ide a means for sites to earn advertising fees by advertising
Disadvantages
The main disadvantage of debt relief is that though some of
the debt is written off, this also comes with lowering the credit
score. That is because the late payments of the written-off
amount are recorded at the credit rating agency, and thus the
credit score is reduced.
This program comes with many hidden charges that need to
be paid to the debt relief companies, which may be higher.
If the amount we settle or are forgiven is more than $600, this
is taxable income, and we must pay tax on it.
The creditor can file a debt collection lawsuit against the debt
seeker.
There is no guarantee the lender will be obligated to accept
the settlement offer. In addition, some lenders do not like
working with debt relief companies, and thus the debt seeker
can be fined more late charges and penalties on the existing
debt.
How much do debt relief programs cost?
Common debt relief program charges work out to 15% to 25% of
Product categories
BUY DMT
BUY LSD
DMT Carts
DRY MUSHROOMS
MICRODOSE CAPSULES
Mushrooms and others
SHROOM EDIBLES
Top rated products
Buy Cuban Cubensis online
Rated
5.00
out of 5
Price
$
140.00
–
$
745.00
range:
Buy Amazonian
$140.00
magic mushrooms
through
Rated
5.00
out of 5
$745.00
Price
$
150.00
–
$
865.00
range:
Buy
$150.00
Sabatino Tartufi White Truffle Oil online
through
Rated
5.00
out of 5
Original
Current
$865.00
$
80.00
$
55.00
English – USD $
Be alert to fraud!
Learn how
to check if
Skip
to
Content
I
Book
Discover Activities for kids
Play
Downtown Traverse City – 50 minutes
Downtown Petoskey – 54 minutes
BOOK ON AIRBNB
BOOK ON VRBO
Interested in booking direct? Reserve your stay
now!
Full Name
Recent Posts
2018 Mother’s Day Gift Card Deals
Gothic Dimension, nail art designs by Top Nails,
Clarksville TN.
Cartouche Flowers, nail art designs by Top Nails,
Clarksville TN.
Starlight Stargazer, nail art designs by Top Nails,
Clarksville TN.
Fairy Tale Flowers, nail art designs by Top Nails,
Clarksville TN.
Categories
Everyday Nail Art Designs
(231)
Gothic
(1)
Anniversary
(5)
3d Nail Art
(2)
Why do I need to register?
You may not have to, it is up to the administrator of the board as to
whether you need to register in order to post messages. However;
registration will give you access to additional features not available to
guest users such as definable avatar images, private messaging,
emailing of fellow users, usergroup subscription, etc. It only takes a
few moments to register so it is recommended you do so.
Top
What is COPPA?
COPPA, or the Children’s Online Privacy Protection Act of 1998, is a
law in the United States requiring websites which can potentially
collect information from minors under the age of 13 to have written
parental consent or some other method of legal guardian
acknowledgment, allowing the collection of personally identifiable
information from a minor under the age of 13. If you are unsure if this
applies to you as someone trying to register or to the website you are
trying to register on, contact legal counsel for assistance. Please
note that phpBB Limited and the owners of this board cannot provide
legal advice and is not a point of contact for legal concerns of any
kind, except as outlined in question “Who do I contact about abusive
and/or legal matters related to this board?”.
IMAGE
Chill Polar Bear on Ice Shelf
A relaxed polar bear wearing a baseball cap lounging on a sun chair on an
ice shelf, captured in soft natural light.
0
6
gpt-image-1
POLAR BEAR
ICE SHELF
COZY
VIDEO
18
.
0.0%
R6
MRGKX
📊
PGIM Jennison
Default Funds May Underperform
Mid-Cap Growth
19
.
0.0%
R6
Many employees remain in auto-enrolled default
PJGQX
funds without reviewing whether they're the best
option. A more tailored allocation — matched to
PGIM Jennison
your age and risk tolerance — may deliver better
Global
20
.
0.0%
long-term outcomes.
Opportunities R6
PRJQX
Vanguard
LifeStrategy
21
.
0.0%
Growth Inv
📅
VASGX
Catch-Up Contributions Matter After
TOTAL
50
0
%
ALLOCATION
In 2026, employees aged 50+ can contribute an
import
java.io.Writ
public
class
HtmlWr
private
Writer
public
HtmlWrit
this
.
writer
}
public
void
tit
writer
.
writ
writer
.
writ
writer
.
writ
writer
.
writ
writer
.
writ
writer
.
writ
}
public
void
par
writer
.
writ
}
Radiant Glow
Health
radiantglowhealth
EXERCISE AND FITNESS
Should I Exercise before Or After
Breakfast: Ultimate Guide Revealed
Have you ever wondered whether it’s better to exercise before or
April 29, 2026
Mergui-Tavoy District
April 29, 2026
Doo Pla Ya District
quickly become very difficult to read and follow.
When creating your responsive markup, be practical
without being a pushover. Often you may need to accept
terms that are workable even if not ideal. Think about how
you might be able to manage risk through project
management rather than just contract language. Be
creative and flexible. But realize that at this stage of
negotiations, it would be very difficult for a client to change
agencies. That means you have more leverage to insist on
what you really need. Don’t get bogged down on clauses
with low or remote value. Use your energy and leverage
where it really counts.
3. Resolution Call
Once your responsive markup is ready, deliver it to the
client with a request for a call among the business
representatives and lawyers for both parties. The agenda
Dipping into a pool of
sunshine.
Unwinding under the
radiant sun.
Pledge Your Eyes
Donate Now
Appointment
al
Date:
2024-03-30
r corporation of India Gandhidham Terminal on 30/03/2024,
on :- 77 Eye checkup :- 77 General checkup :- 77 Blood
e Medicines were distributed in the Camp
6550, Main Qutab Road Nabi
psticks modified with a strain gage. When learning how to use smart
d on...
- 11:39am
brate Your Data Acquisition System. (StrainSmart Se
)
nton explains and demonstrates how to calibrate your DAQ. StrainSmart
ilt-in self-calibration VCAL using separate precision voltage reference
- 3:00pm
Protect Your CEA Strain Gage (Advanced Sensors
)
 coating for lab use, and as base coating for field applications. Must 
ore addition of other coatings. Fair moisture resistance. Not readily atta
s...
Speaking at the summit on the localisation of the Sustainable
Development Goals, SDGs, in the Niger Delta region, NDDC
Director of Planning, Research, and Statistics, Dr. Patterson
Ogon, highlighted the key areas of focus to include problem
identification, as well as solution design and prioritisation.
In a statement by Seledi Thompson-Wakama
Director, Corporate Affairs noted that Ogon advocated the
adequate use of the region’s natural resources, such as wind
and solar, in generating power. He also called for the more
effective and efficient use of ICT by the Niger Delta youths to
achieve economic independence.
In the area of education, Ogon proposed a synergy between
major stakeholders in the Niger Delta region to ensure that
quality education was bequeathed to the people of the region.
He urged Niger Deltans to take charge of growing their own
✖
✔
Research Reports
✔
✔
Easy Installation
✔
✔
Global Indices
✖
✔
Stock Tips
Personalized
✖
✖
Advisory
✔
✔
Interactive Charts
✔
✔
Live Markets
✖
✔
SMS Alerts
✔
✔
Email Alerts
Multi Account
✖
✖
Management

+++++

The material above is to be transcribed in full, exactly as it appears.

Task answer:
ide a means for sites to earn advertising fees by advertising
Disadvantages
The main disadvantage of debt relief is that though some of
the debt is written off, this also comes with lowering the credit
score. That is because the late payments of the written-off
amount are recorded at the credit rating agency, and thus the
credit score is reduced.
This program comes with many hidden charges that need to
be paid to the debt relief companies, which may be higher.
If the amount we settle or are forgiven is more than $600, this
is taxable income, and we must pay tax on it.
The creditor can file a debt collection lawsuit against the debt
seeker.
There is no guarantee the lender will be obligated to accept
the settlement offer. In addition, some lenders do not like
working with debt relief companies, and thus the debt seeker
can be fined more late charges and penalties on the existing
debt.
How much do debt relief programs cost?
Common debt relief program charges work out to 15% to 25% of
Product categories
BUY DMT
BUY LSD
DMT Carts
DRY MUSHROOMS
MICRODOSE CAPSULES
Mushrooms and others
SHROOM EDIBLES
Top rated products
Buy Cuban Cubensis online
Rated
5.00
out of 5
Price
$
140.00
–
$
745.00
range:
Buy Amazonian
$140.00
magic mushrooms
through
Rated
5.00
out of 5
$745.00
Price
$
150.00
–
$
865.00
range:
Buy
$150.00
Sabatino Tartufi White Truffle Oil online
through
Rated
5.00
out of 5
Original
Current
$865.00
$
80.00
$
55.00
English – USD $
Be alert to fraud!
Learn how
to check if
Skip
to
Content
I
Book
Discover Activities for kids
Play
Downtown Traverse City – 50 minutes
Downtown Petoskey – 54 minutes
BOOK ON AIRBNB
BOOK ON VRBO
Interested in booking direct? Reserve your stay
now!
Full Name
Recent Posts
2018 Mother’s Day Gift Card Deals
Gothic Dimension, nail art designs by Top Nails,
Clarksville TN.
Cartouche Flowers, nail art designs by Top Nails,
Clarksville TN.
Starlight Stargazer, nail art designs by Top Nails,
Clarksville TN.
Fairy Tale Flowers, nail art designs by Top Nails,
Clarksville TN.
Categories
Everyday Nail Art Designs
(231)
Gothic
(1)
Anniversary
(5)
3d Nail Art
(2)
Why do I need to register?
You may not have to, it is up to the administrator of the board as to
whether you need to register in order to post messages. However;
registration will give you access to additional features not available to
guest users such as definable avatar images, private messaging,
emailing of fellow users, usergroup subscription, etc. It only takes a
few moments to register so it is recommended you do so.
Top
What is COPPA?
COPPA, or the Children’s Online Privacy Protection Act of 1998, is a
law in the United States requiring websites which can potentially
collect information from minors under the age of 13 to have written
parental consent or some other method of legal guardian
acknowledgment, allowing the collection of personally identifiable
information from a minor under the age of 13. If you are unsure if this
applies to you as someone trying to register or to the website you are
trying to register on, contact legal counsel for assistance. Please
note that phpBB Limited and the owners of this board cannot provide
legal advice and is not a point of contact for legal concerns of any
kind, except as outlined in question “Who do I contact about abusive
and/or legal matters related to this board?”.
IMAGE
Chill Polar Bear on Ice Shelf
A relaxed polar bear wearing a baseball cap lounging on a sun chair on an
ice shelf, captured in soft natural light.
0
6
gpt-image-1
POLAR BEAR
ICE SHELF
COZY
VIDEO
18
.
0.0%
R6
MRGKX
📊
PGIM Jennison
Default Funds May Underperform
Mid-Cap Growth
19
.
0.0%
R6
Many employees remain in auto-enrolled default
PJGQX
funds without reviewing whether they're the best
option. A more tailored allocation — matched to
PGIM Jennison
your age and risk tolerance — may deliver better
Global
20
.
0.0%
long-term outcomes.
Opportunities R6
PRJQX
Vanguard
LifeStrategy
21
.
0.0%
Growth Inv
📅
VASGX
Catch-Up Contributions Matter After
TOTAL
50
0
%
ALLOCATION
In 2026, employees aged 50+ can contribute an
import
java.io.Writ
public
class
HtmlWr
private
Writer
public
HtmlWrit
this
.
writer
}
public
void
tit
writer
.
writ
writer
.
writ
writer
.
writ
writer
.
writ
writer
.
writ
writer
.
writ
}
public
void
par
writer
.
writ
}
Radiant Glow
Health
radiantglowhealth
EXERCISE AND FITNESS
Should I Exercise before Or After
Breakfast: Ultimate Guide Revealed
Have you ever wondered whether it’s better to exercise before or
April 29, 2026
Mergui-Tavoy District
April 29, 2026
Doo Pla Ya District
quickly become very difficult to read and follow.
When creating your responsive markup, be practical
without being a pushover. Often you may need to accept
terms that are workable even if not ideal. Think about how
you might be able to manage risk through project
management rather than just contract language. Be
creative and flexible. But realize that at this stage of
negotiations, it would be very difficult for a client to change
agencies. That means you have more leverage to insist on
what you really need. Don’t get bogged down on clauses
with low or remote value. Use your energy and leverage
where it really counts.
3. Resolution Call
Once your responsive markup is ready, deliver it to the
client with a request for a call among the business
representatives and lawyers for both parties. The agenda
Dipping into a pool of
sunshine.
Unwinding under the
radiant sun.
Pledge Your Eyes
Donate Now
Appointment
al
Date:
2024-03-30
r corporation of India Gandhidham Terminal on 30/03/2024,
on :- 77 Eye checkup :- 77 General checkup :- 77 Blood
e Medicines were distributed in the Camp
6550, Main Qutab Road Nabi
psticks modified with a strain gage. When learning how to use smart
d on...
- 11:39am
brate Your Data Acquisition System. (StrainSmart Se
)
nton explains and demonstrates how to calibrate your DAQ. StrainSmart
ilt-in self-calibration VCAL using separate precision voltage reference
- 3:00pm
Protect Your CEA Strain Gage (Advanced Sensors
)
 coating for lab use, and as base coating for field applications. Must 
ore addition of other coatings. Fair moisture resistance. Not readily atta
s...
Speaking at the summit on the localisation of the Sustainable
Development Goals, SDGs, in the Niger Delta region, NDDC
Director of Planning, Research, and Statistics, Dr. Patterson
Ogon, highlighted the key areas of focus to include problem
identification, as well as solution design and prioritisation.
In a statement by Seledi Thompson-Wakama
Director, Corporate Affairs noted that Ogon advocated the
adequate use of the region’s natural resources, such as wind
and solar, in generating power. He also called for the more
effective and efficient use of ICT by the Niger Delta youths to
achieve economic independence.
In the area of education, Ogon proposed a synergy between
major stakeholders in the Niger Delta region to ensure that
quality education was bequeathed to the people of the region.
He urged Niger Deltans to take charge of growing their own
✖
✔
Research Reports
✔
✔
Easy Installation
✔
✔
Global Indices
✖
✔
Stock Tips
Personalized
✖
✖
Advisory
✔
✔
Interactive Charts
✔
✔
Live Markets
✖
✔
SMS Alerts
✔
✔
Email Alerts
Multi Account
✖
✖
Management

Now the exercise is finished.